Corporate philanthropy takes two forms: corporate giving programs and corporate foundations. Direct giving programs comprise 77.5% of corporate philanthropy; corporate foundations, as endowed by a parent corporation, comprise the rest.


Corporate Direct Giving Programs:

Corporate direct giving programs are not separate entities under the law; thus, they do not need to file a Form 990 or a Form 990PF and no not need make other statutory public disclosures. Instead of endowments, they may include employee matching gifts and in-kind donations as part of their grant making efforts. Some of them will support programs that fall outside the scope of a corporate foundation.


Corporate Foundations:

Corporate foundations are discrete legal entities, separate from their corporate sponsors. They may be organized as public charities or as private foundations and as such they must file a Form 990PF and observe other statutory public disclosure requirements. They build their endowments in more prosperous years and draw them down in less prosperous ones. Corporate business interests commonly guide their giving.

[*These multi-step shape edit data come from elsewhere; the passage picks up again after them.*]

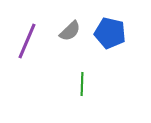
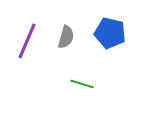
gray semicircle: moved 4 px left, 6 px down; rotated 30 degrees counterclockwise
green line: rotated 75 degrees counterclockwise
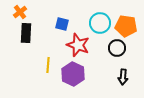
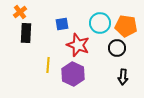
blue square: rotated 24 degrees counterclockwise
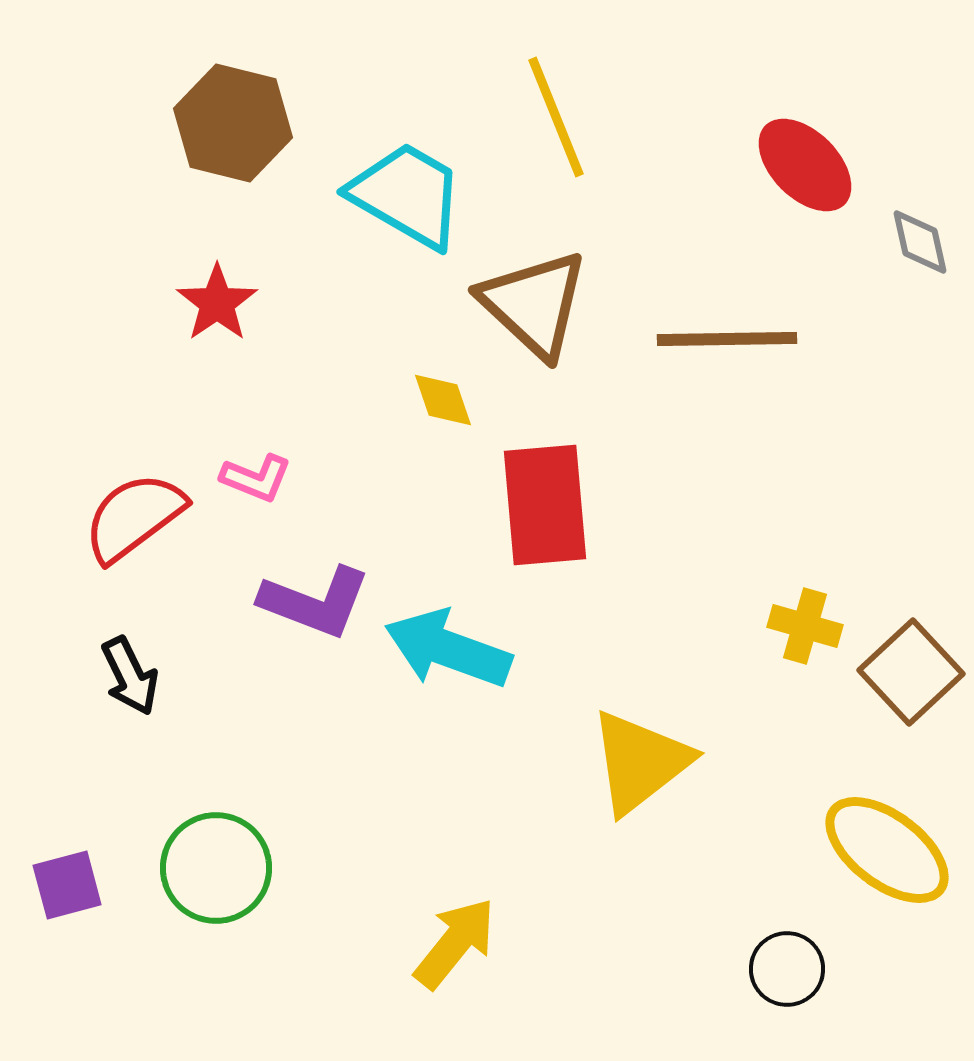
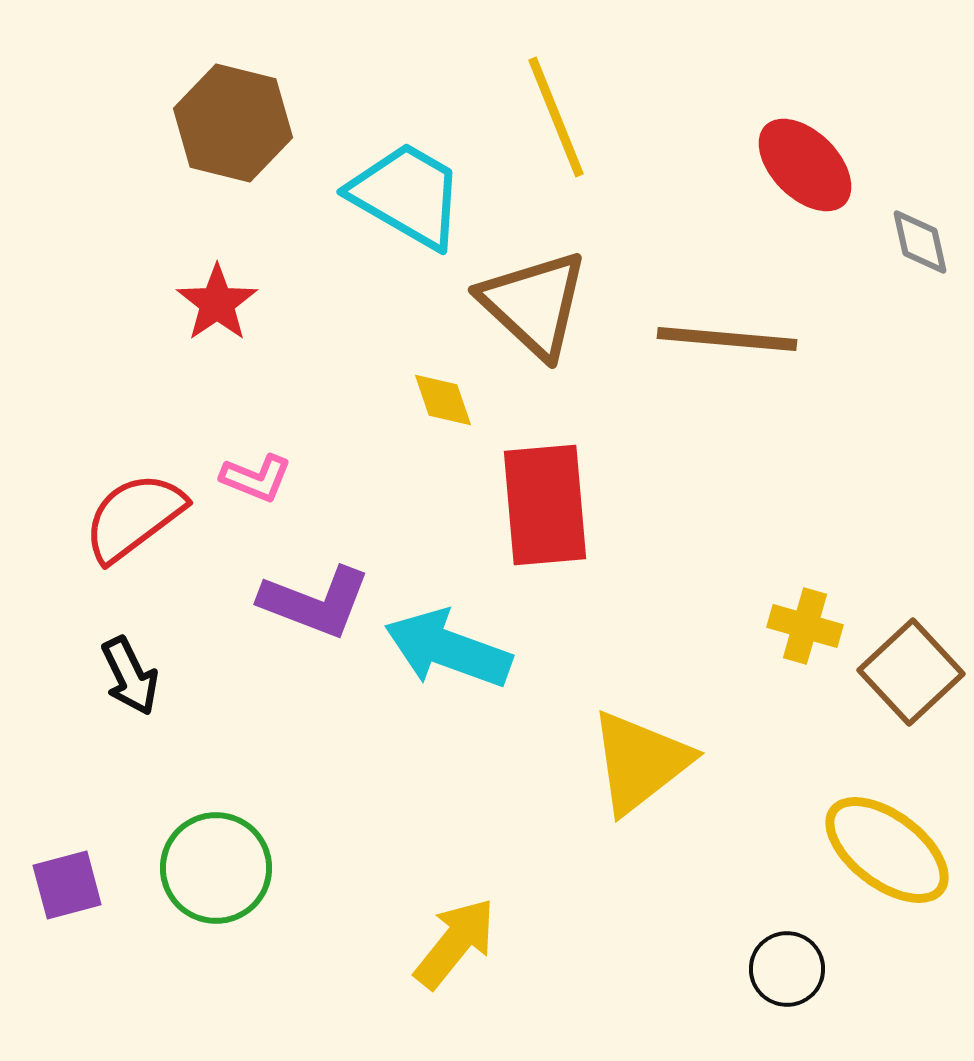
brown line: rotated 6 degrees clockwise
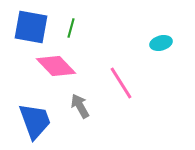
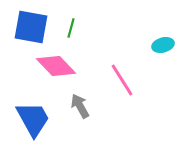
cyan ellipse: moved 2 px right, 2 px down
pink line: moved 1 px right, 3 px up
blue trapezoid: moved 2 px left, 2 px up; rotated 9 degrees counterclockwise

One of key facet of all corporate giving is its links to the corporation’s business interests. Consequently, applicants benefit if they are located in communities where the corporation has facilities, and if their services benefit the corporation’s employees or their families. They can also benefit if they demonstrate how their project or initiative will advance the corporation’s bottom line of profit making.

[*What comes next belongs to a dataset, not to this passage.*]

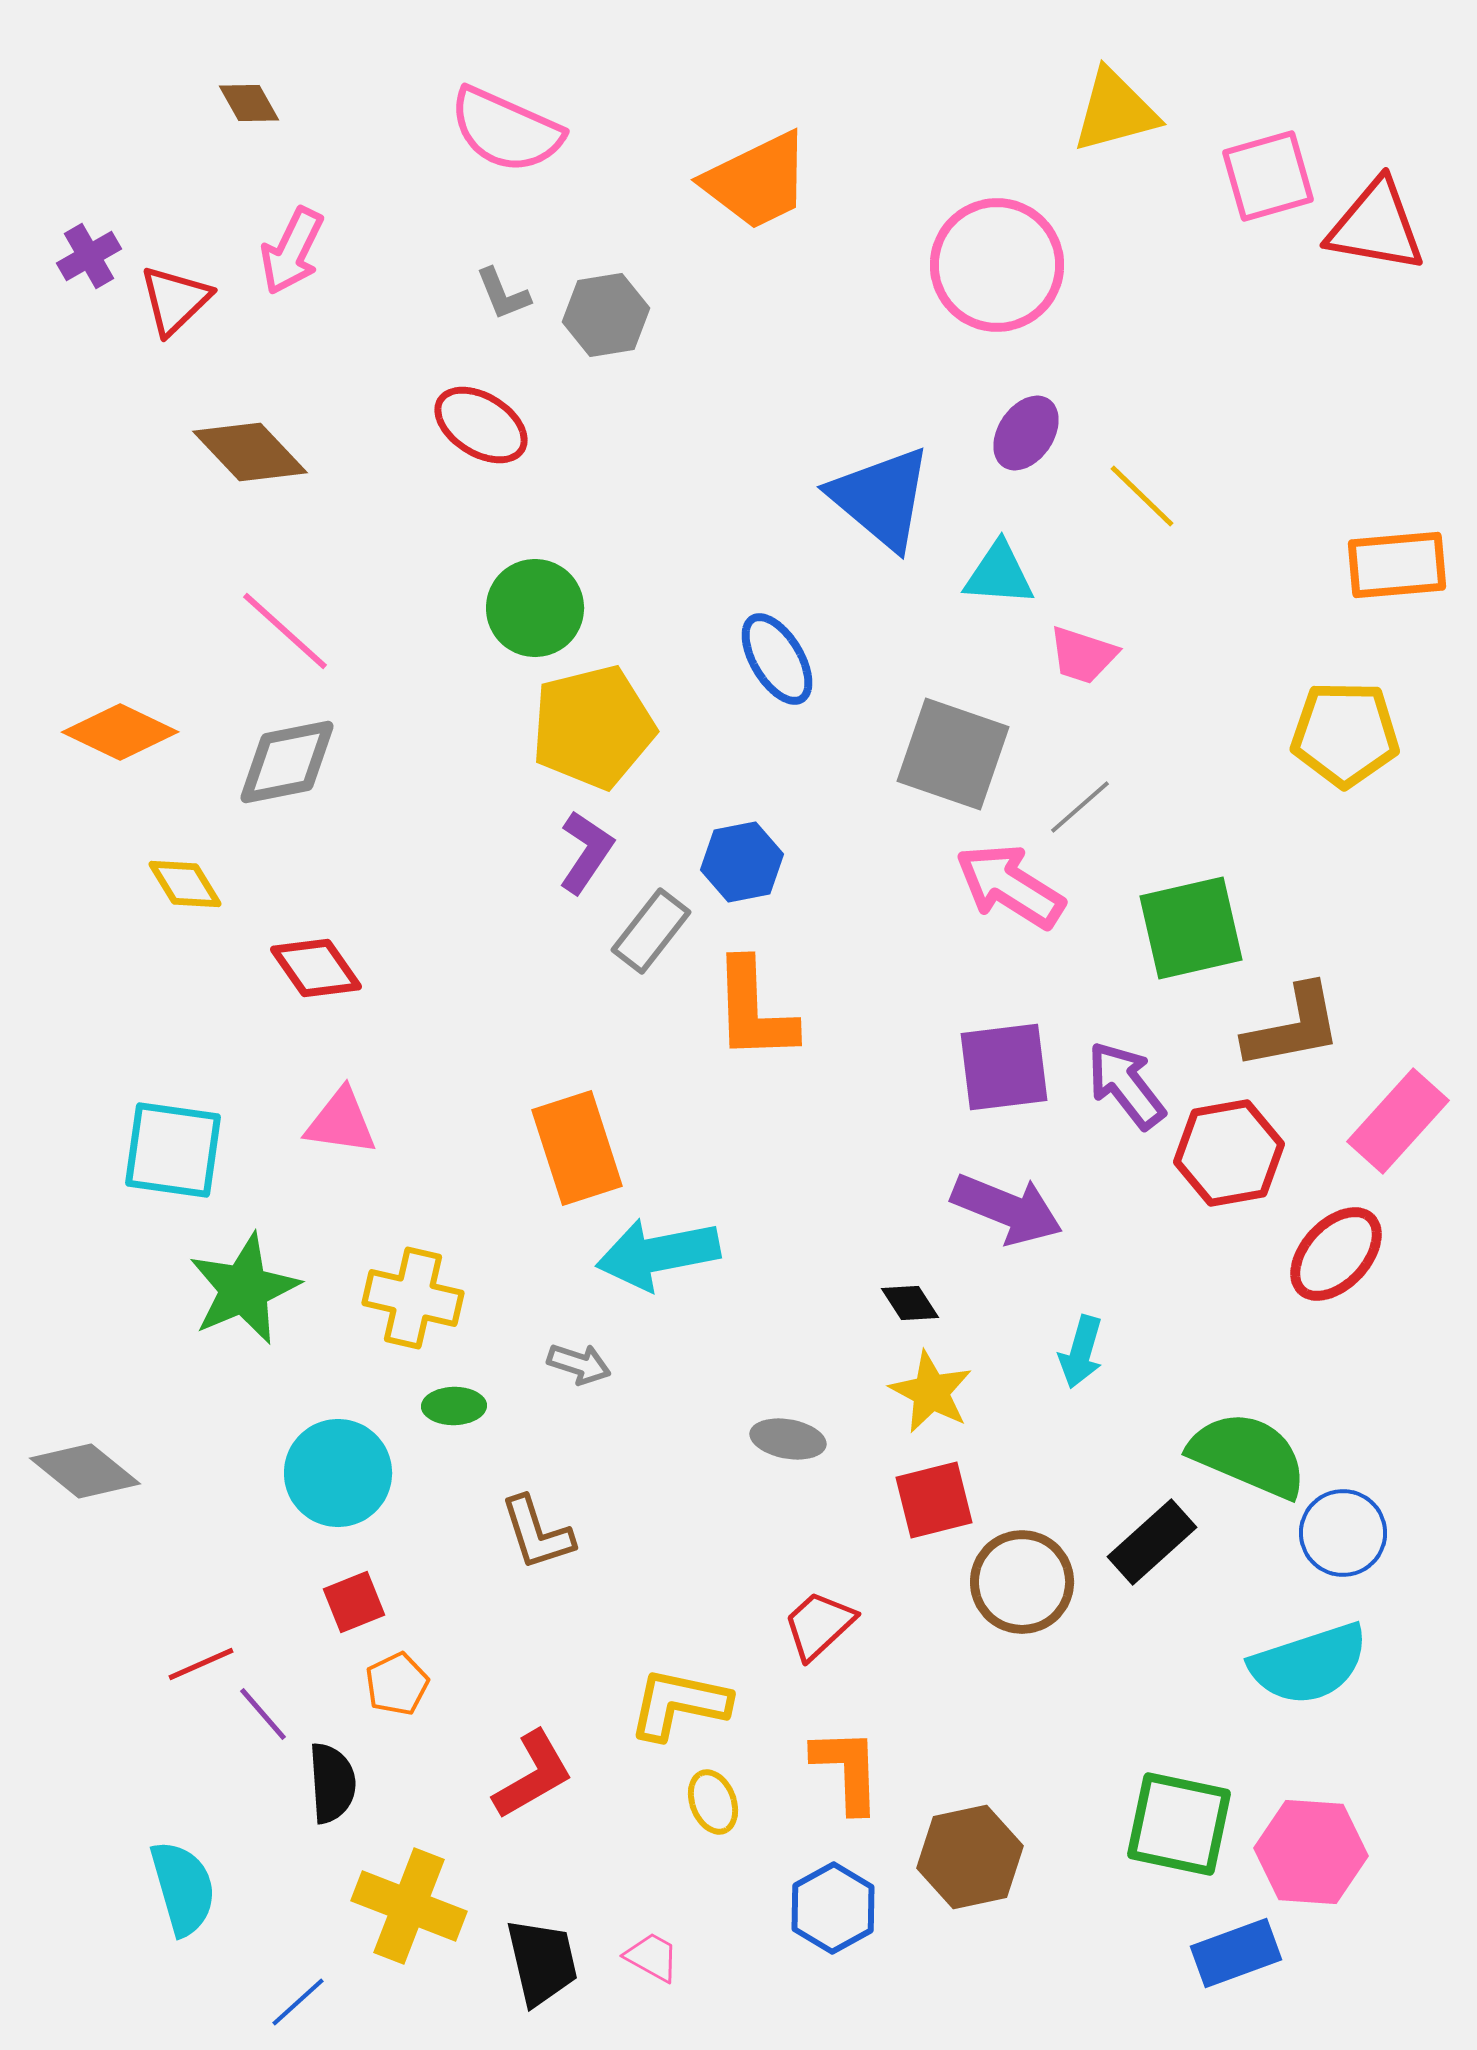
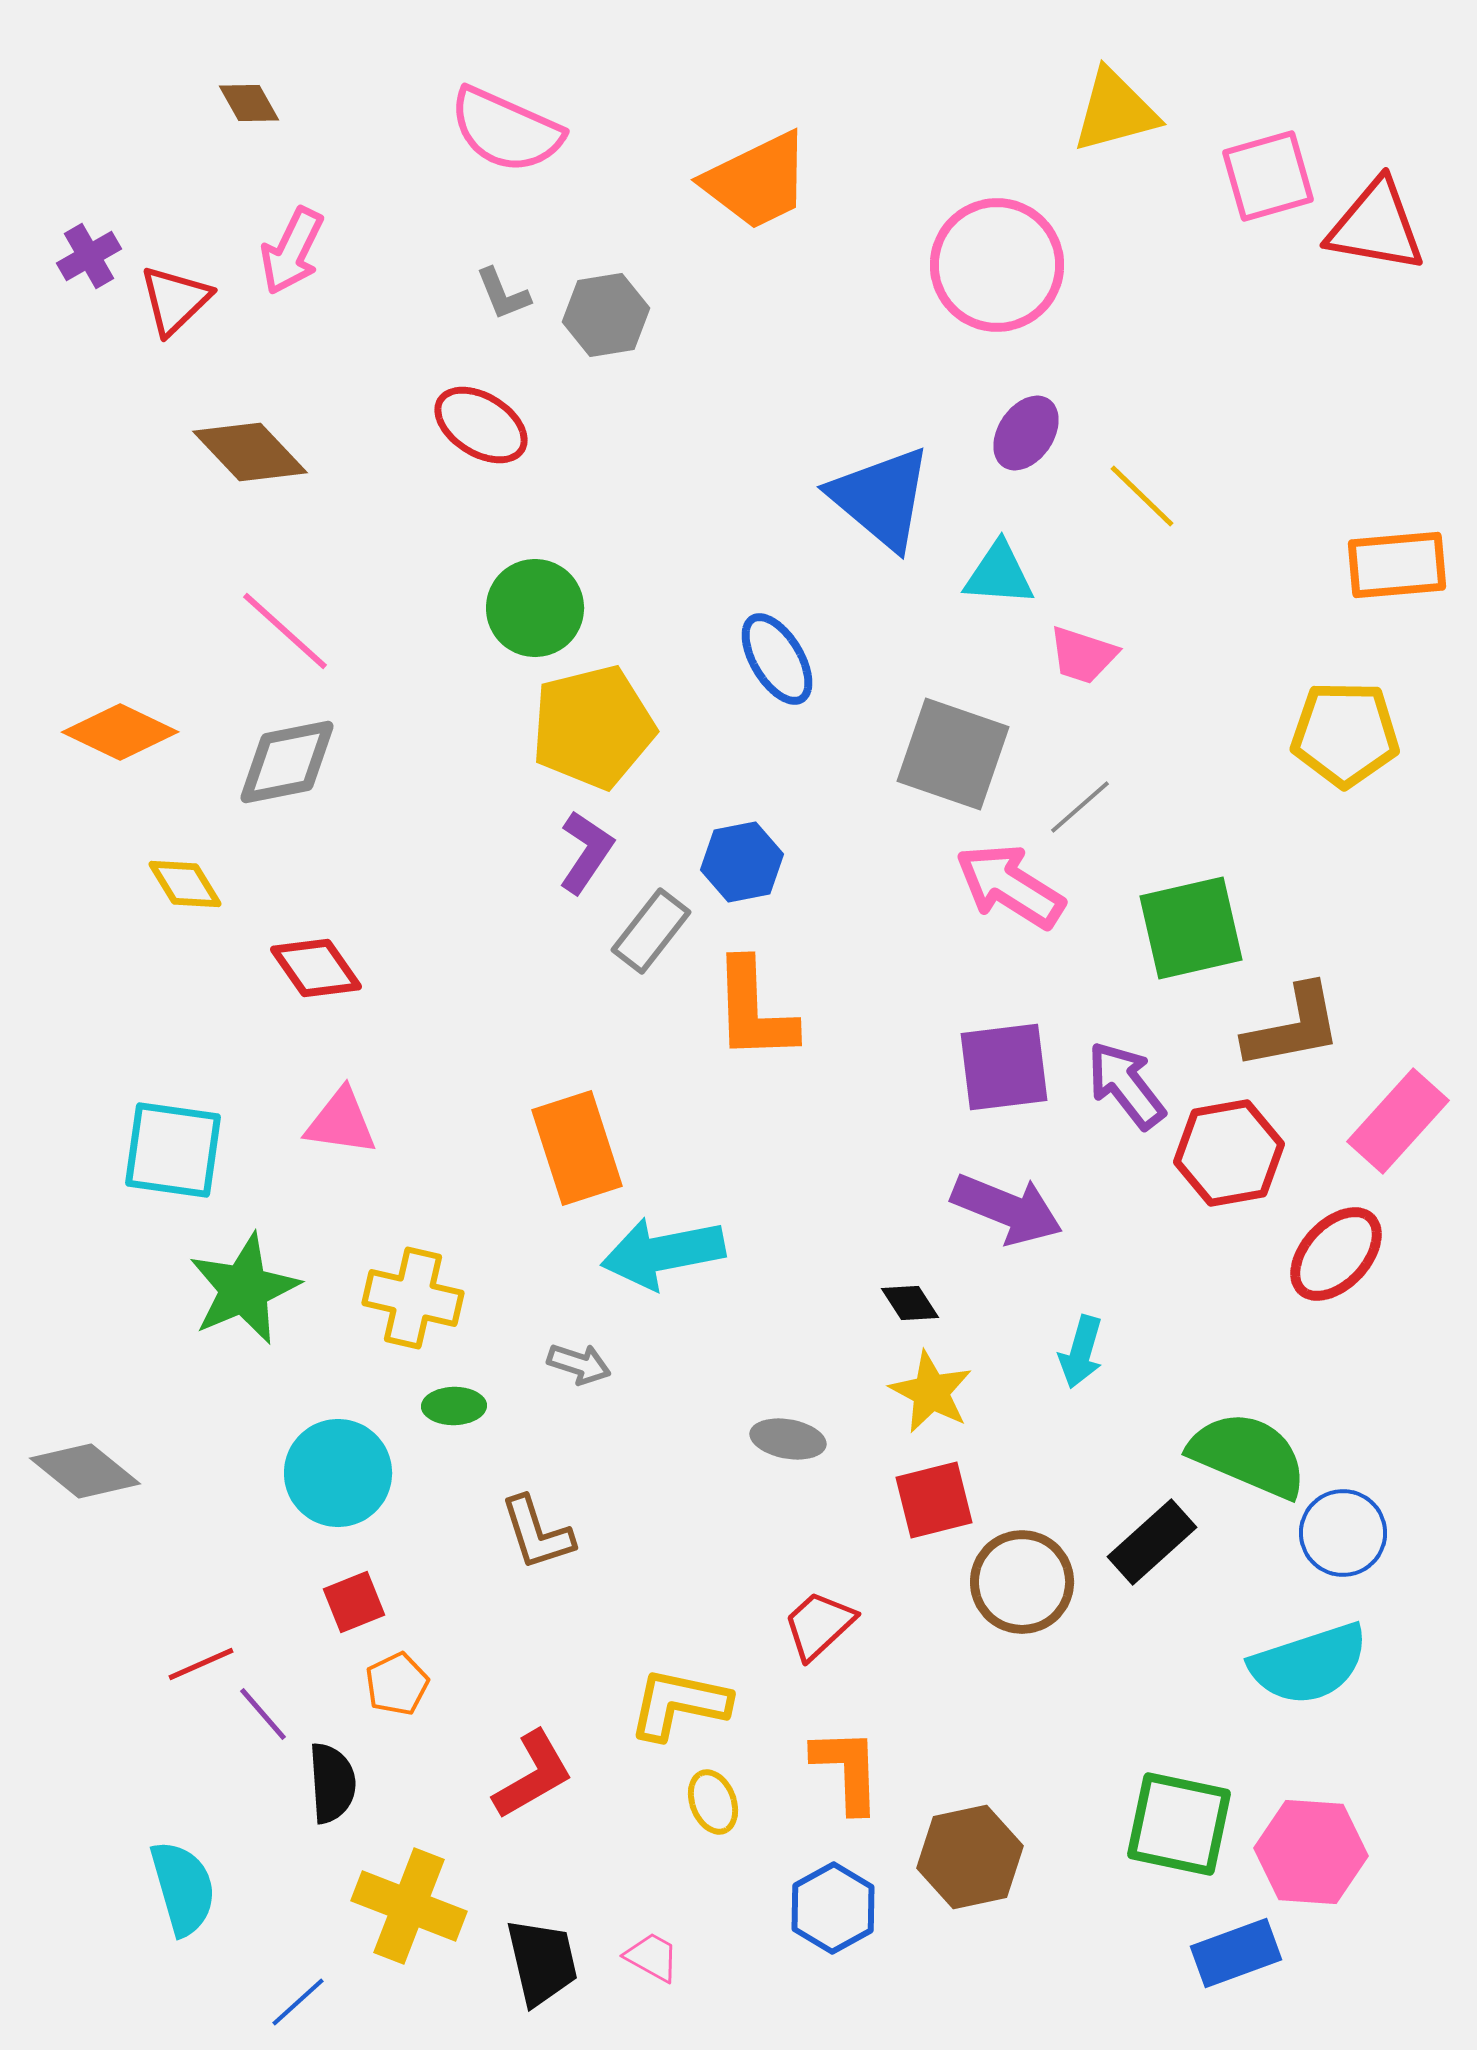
cyan arrow at (658, 1254): moved 5 px right, 1 px up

Grant seekers should always monitor trends and patterns in grant making. Several social and economic trends have emerged during the 2010s. Their convergence is serving to flatten the growth curve of present and planned corporate philanthropy.


This post explores several continuing and new social and economic trends impacting corporate charitable giving. An earlier post described how corporations give to support charitable purposes.


Continuing Trend

The global economy and its stock markets continue to perform well below expectations. Economic growth is weak in most major economies. By most measures that matter, China, Japan, the United States, and the 17-nation European Economic Union all report struggling or sputtering growth rates.


New Trends

Corporate donation priorities are shifting from cash to products. Consequently, the rate of growth in product donations is outpacing that of cash donations, such as grants. Many products do have real value, but recipients cannot meet payrolls with them.


Nearly 90% of companies seek business benefits from their philanthropic pursuits. Product donations act as marketing tools to create brand awareness and encourage brand loyalty. They also act as catalysts for product demand and enlarging market share. When recipients become familiar enough with them, they often look for and buy more of them.


Targeted giving is becoming a new corporate norm, just as ‘targeted funding’ has long been a mantra in Federal discretionary grant programs. More businesses seek to protect their bottom lines by tackling a one or more of a host of critical social and environmental issues. As a result, specific corporations may target physical activity and wellness, multimodal transportation, or secure freshwater resources.


Social causes are also hot. Causes like affordable housing or workforce skills development draw corporate interest; giving to them can help businesses to access new markets. Such donations can help also to build an image of proactive corporate citizenship. Some more avant-garde corporations are using more intensively focused to spark faster or broader social change. However, in the same way as giving away products, being taking the lead in social causes is intended to build business reputation or build a brand, and thus bolster profit.



Among the foreseeable consequences of these trends are that a potential applicant or client may need to look elsewhere than corporate philanthropy if:

  1. its cause or issue isn’t in the current corporate spotlight, or
  2. it needs an infusion of cash rather than one of products or of short-term donated labor and/or expertise


As grant seekers, we can only wish corporations all the profits they can create. After all, we stand to profit when they do – or not long after!